Data to use: Begin

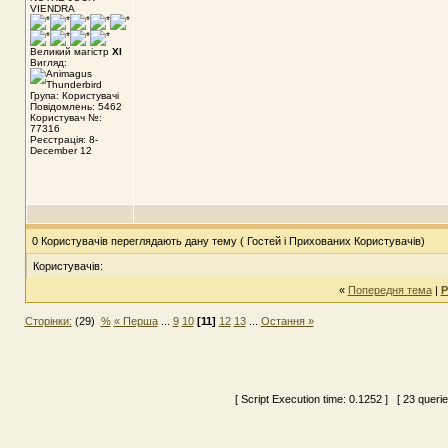
VIENDRA
Великий магістр
XI
Вигляд:
Група: Користувачі
Повідомлень: 5462
Користувач №:
77316
Реєстрація: 8-
December 12
0 Користувачів переглядають дану тему ( Гостей і Прихованих Користувачів)
Користувачів:
«
Попередня тема
|
Р
Сторінки:
(29)
%
« Перша
...
9
10
[11]
12
13
...
Остання »
[ Script Execution time:
0.1252
] [ 23 queri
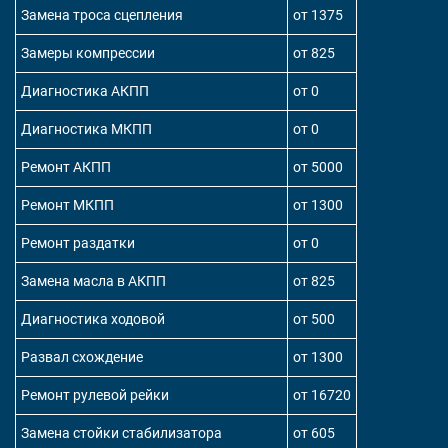
Замена троса сцепления
от 1375
Замеры компрессии
от 825
Диагностика АКПП
от 0
Диагностика МКПП
от 0
Ремонт АКПП
от 5000
Ремонт МКПП
от 1300
Ремонт раздатки
от 0
Замена масла в АКПП
от 825
Диагностика ходовой
от 500
Развал схождение
от 1300
Ремонт рулевой рейки
от 16720
Замена стойки стабилизатора
от 605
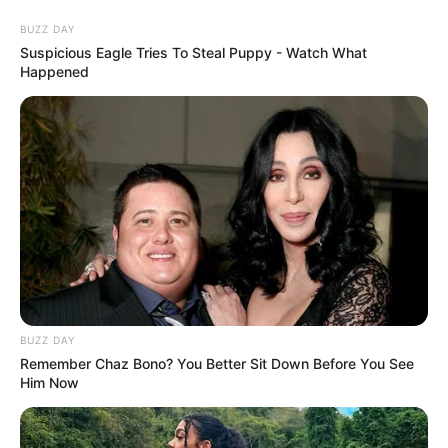
BUZZ DAY
Suspicious Eagle Tries To Steal Puppy - Watch What
Happened
HOME
INSPIRASI
STYLE
FILM &
NGAKAK
QUOTES
HYPE
MORE
SERIES
BUZZ DAY
Remember Chaz Bono? You Better Sit Down Before You See
Him Now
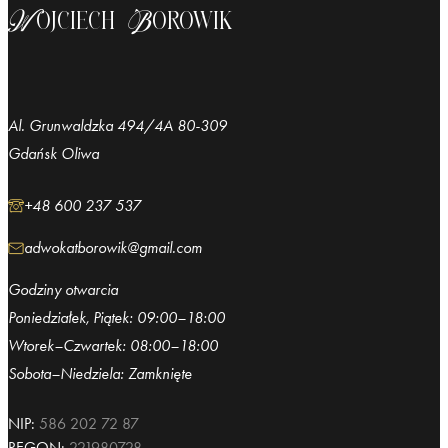
Wojciech Borowik
Al. Grunwaldzka 494/4A 80-309
Gdańsk Oliwa
+48 600 237 537
adwokatborowik@gmail.com
Godziny otwarcia
Poniedziałek, Piątek: 09:00–18:00
Wtorek–Czwartek: 08:00–18:00
Sobota–Niedziela: Zamknięte
NIP:
586 202 72 87
REGON:
221980728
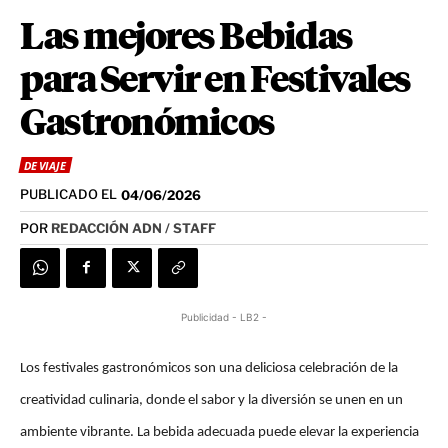
Las mejores Bebidas
para Servir en Festivales
Gastronómicos
DE VIAJE
PUBLICADO EL
04/06/2026
POR
REDACCIÓN ADN / STAFF
Publicidad - LB2 -
Los festivales gastronómicos son una deliciosa celebración de la 
creatividad culinaria, donde el sabor y la diversión se unen en un 
ambiente vibrante. La bebida adecuada puede elevar la experiencia 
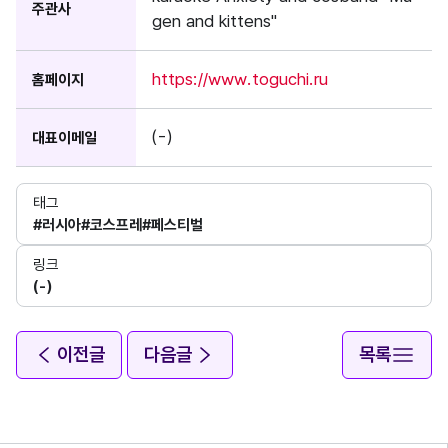
주관사
gen and kittens"
https://www.toguchi.ru
홈페이지
(-)
대표이메일
태그
#러시아
#코스프레
#페스티벌
링크
(-)
이전글
다음글
목록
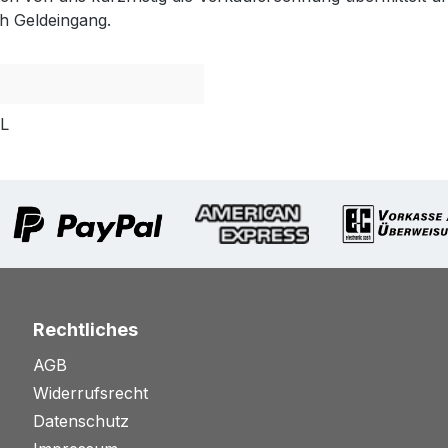
h Geldeingang.
PL
Rechtliches
AGB
Widerrufsrecht
Datenschutz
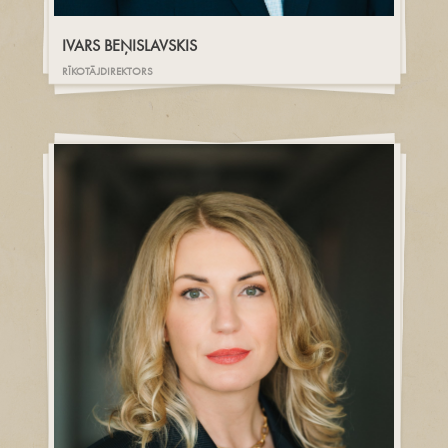
IVARS BEŅISLAVSKIS
RĪKOTĀJDIREKTORS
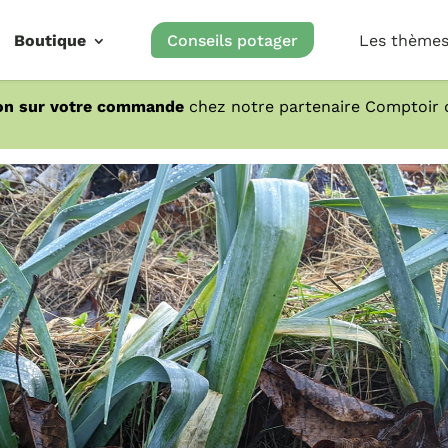
Boutique
Conseils potager
Les thème
on sur votre commande
chez notre partenaire Comptoir d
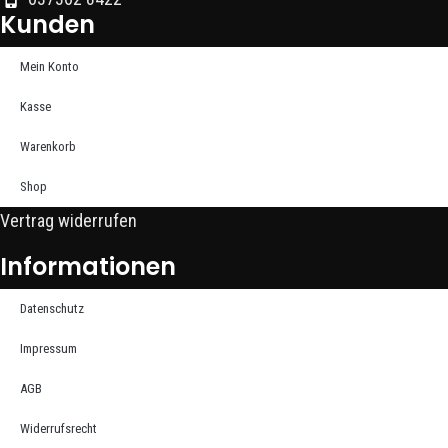
Kunden
Mein Konto
Kasse
Warenkorb
Shop
Vertrag widerrufen
Informationen
Datenschutz
Impressum
AGB
Widerrufsrecht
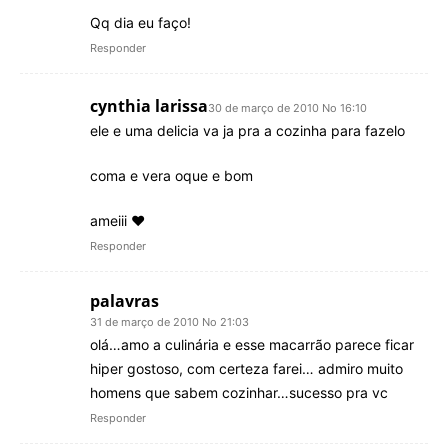
Qq dia eu faço!
Responder
cynthia larissa
30 de março de 2010 No 16:10
ele e uma delicia va ja pra a cozinha para fazelo
coma e vera oque e bom
ameiii ♥
Responder
palavras
31 de março de 2010 No 21:03
olá…amo a culinária e esse macarrão parece ficar
hiper gostoso, com certeza farei… admiro muito
homens que sabem cozinhar…sucesso pra vc
Responder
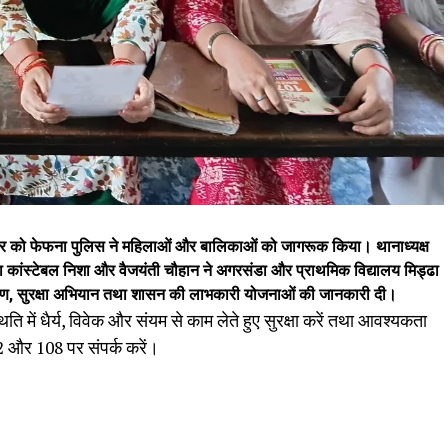
ार को फेफना पुलिस ने महिलाओं और बालिकाओं को जागरूक किया। थानाध्यक्ष
महिला कांस्टेबल निशा और वैजयंती चौहान ने अगरसंडा और प्राथमिक विद्यालय मिड्ढा
करण, सुरक्षा अभियान तथा शासन की लाभकारी योजनाओं की जानकारी दी।
ति में धैर्य, विवेक और संयम से काम लेते हुए सुरक्षा करें तथा आवश्यकता
2 और 108 पर संपर्क करें।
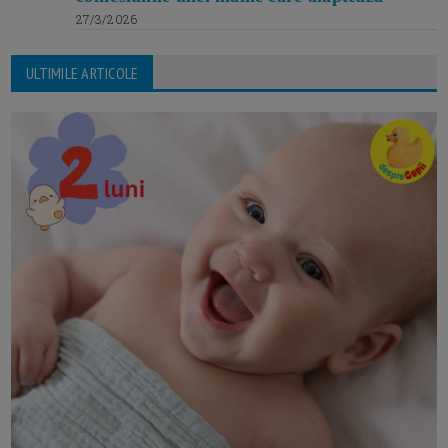
27/3/2026
ULTIMILE ARTICOLE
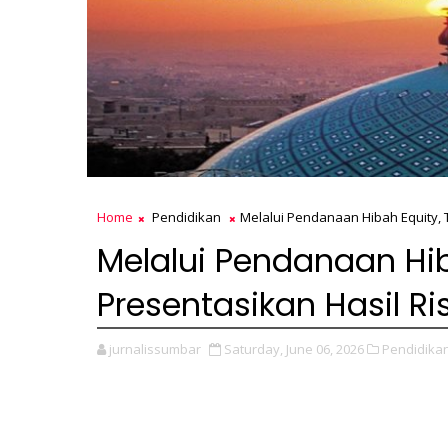
Home
Pendidikan
Melalui Pendanaan Hibah Equity, T
Melalui Pendanaan Hib
Presentasikan Hasil Ris
jurnalissumbar
Saturday, June 06, 2026
Pendidikan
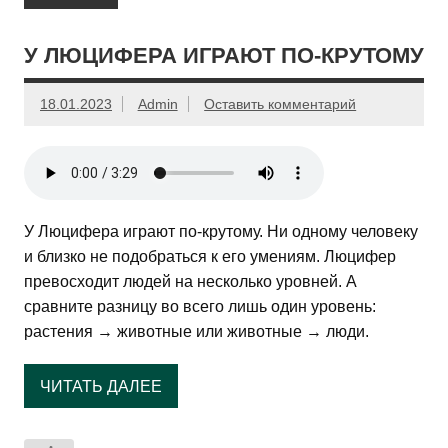
У ЛЮЦИФЕРА ИГРАЮТ ПО-КРУТОМУ
18.01.2023
Admin
Оставить комментарий
У Люцифера играют по-крутому. Ни одному человеку
и близко не подобраться к его умениям. Люцифер
превосходит людей на несколько уровней. А
сравните разницу во всего лишь один уровень:
растения → животные или животные → люди.
ЧИТАТЬ ДАЛЕЕ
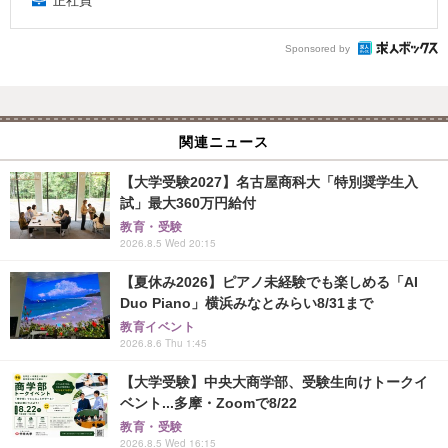
正社員
Sponsored by
関連ニュース
【大学受験2027】名古屋商科大「特別奨学生入
試」最大360万円給付
教育・受験
2026.8.5 Wed 20:15
【夏休み2026】ピアノ未経験でも楽しめる「AI
Duo Piano」横浜みなとみらい8/31まで
教育イベント
2026.8.6 Thu 1:45
【大学受験】中央大商学部、受験生向けトークイ
ベント...多摩・Zoomで8/22
教育・受験
2026.8.5 Wed 16:15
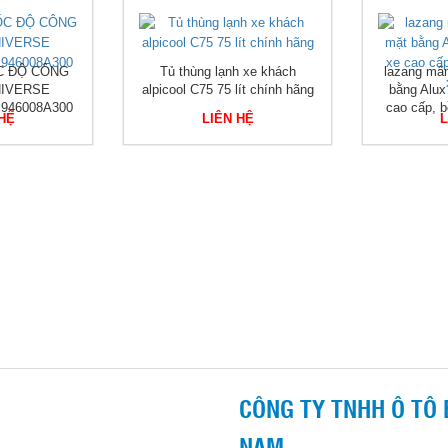
C ĐỘ CÔNG
Tủ thùng lạnh xe khách
lazang mâ
NIVERSE
alpicool C75 75 lít chính hãng
bằng Alux
 946008A300
cao cấp, b
 HỆ
LIÊN HỆ
L
CÔNG TY TNHH Ô TÔ 
NAM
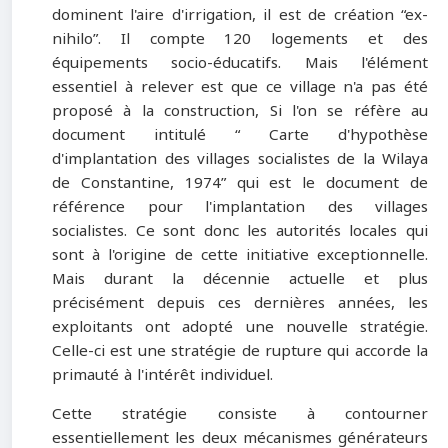
dominent l'aire d'irrigation, il est de création “ex-
nihilo”. Il compte 120 logements et des
équipements socio-éducatifs. Mais l'élément
essentiel à relever est que ce village n'a pas été
proposé à la construction, Si l'on se réfère au
document intitulé “ Carte d'hypothèse
d'implantation des villages socialistes de la Wilaya
de Constantine, 1974” qui est le document de
référence pour l'implantation des villages
socialistes. Ce sont donc les autorités locales qui
sont à l'origine de cette initiative exceptionnelle.
Mais durant la décennie actuelle et plus
précisément depuis ces dernières années, les
exploitants ont adopté une nouvelle stratégie.
Celle-ci est une stratégie de rupture qui accorde la
primauté à l'intérêt individuel.
Cette stratégie consiste à contourner
essentiellement les deux mécanismes générateurs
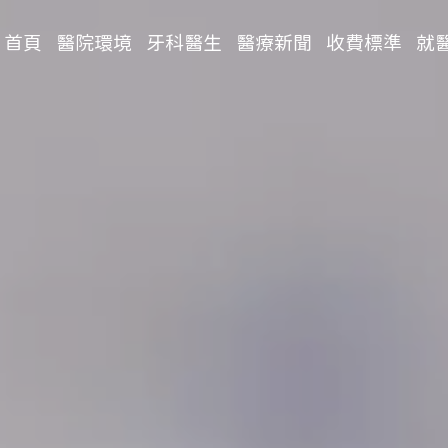
首頁
醫院環境
牙科醫生
醫療新聞
收費標準
就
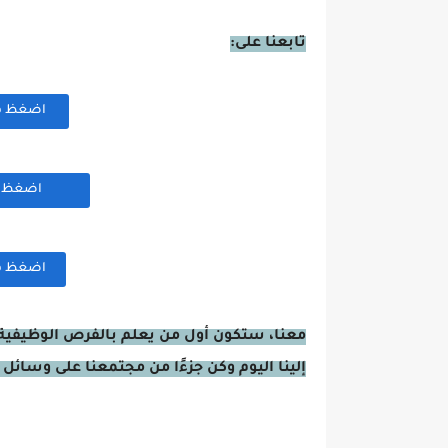
تابعنا على:
اضغظ هنا
اضغظ هن
اضغظ هنا
معنا، ستكون أول من يعلم بالفرص الوظيفية 
إلينا اليوم وكن جزءًا من مجتمعنا على وسائل 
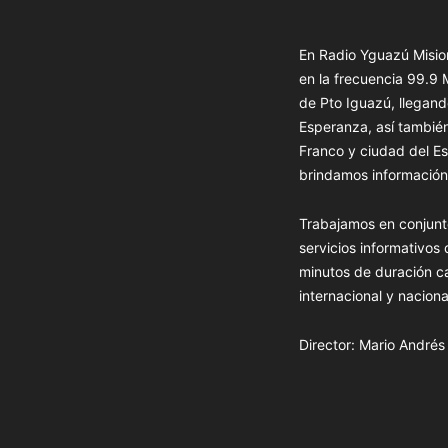
En Radio Yguazú Mision
en la frecuencia 99.9
de Pto Iguazú, llegand
Esperanza, así tambié
Franco y ciudad del Es
brindamos información 
Trabajamos en conjunt
servicios informativos
minutos de duración c
internacional y naciona
Director: Mario André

Data to use: End

Problem: Report back each line of the entries that holds the string "para".

Solution below:
para Servir en Festivales
ele e uma delicia va ja pra a cozinha para fazelo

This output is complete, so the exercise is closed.